● **Problem description**
Search the entries for lines with the string "David" and say how many there are, giving only the number.

● **Transcribed page contents**
- Opening Delimiter -
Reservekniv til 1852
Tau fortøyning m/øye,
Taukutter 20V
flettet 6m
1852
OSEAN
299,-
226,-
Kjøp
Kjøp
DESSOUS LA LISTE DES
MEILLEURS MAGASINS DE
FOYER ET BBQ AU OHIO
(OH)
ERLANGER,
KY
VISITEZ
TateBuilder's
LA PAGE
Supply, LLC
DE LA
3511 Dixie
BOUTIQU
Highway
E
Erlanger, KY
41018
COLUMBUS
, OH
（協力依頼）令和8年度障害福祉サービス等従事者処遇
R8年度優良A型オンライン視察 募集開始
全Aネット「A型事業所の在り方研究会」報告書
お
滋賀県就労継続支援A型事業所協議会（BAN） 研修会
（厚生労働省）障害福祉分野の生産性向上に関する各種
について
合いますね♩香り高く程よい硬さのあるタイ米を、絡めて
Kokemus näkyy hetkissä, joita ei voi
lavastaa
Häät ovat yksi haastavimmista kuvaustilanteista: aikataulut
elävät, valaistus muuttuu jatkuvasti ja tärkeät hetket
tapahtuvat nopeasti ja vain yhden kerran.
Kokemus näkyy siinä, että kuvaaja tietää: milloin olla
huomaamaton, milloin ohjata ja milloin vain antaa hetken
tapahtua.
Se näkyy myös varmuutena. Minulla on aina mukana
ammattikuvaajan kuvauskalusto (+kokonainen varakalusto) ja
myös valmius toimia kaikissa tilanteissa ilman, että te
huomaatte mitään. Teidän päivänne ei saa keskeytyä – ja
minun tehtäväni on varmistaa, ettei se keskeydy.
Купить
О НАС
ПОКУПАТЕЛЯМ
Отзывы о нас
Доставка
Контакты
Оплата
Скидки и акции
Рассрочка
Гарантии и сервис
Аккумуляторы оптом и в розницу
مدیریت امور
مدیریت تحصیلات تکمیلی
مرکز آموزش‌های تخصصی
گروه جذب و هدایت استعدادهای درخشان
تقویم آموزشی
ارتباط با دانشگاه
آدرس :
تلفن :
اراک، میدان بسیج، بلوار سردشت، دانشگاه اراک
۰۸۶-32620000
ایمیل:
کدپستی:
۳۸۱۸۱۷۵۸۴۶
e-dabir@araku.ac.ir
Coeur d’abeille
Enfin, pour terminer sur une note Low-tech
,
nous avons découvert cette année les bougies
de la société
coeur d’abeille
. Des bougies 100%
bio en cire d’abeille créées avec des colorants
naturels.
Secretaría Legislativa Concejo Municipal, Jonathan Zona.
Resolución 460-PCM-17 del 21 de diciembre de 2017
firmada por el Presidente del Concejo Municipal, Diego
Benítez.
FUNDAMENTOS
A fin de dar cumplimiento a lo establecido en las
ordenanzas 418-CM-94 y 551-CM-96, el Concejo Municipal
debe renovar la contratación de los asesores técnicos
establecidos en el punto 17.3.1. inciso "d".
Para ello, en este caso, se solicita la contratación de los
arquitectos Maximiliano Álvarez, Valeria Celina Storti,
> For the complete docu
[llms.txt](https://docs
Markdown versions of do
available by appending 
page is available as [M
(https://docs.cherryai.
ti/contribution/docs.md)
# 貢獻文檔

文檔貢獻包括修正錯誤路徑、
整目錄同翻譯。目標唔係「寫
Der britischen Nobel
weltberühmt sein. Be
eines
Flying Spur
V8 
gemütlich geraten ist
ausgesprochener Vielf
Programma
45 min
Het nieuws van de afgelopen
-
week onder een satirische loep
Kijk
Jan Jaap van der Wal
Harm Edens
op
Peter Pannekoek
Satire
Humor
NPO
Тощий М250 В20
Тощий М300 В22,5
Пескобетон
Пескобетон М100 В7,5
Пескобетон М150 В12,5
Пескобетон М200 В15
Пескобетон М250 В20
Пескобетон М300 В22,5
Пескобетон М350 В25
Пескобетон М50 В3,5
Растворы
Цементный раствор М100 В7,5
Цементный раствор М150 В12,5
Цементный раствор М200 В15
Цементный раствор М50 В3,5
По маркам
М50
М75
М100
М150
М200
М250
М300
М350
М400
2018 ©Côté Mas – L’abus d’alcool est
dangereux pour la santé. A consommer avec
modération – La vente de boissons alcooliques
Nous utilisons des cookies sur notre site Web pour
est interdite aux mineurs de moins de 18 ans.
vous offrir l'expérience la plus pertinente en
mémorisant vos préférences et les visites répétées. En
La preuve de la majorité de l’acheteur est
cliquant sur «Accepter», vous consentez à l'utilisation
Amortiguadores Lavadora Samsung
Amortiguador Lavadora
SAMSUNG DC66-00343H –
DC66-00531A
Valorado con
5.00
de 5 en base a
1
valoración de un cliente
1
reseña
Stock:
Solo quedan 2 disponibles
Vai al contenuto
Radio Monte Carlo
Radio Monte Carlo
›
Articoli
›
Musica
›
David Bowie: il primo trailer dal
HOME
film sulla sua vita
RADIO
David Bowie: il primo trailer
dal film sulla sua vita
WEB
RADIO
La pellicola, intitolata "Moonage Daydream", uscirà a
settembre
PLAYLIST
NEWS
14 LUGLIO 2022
- Closing Delimiter -
● **Task response**
2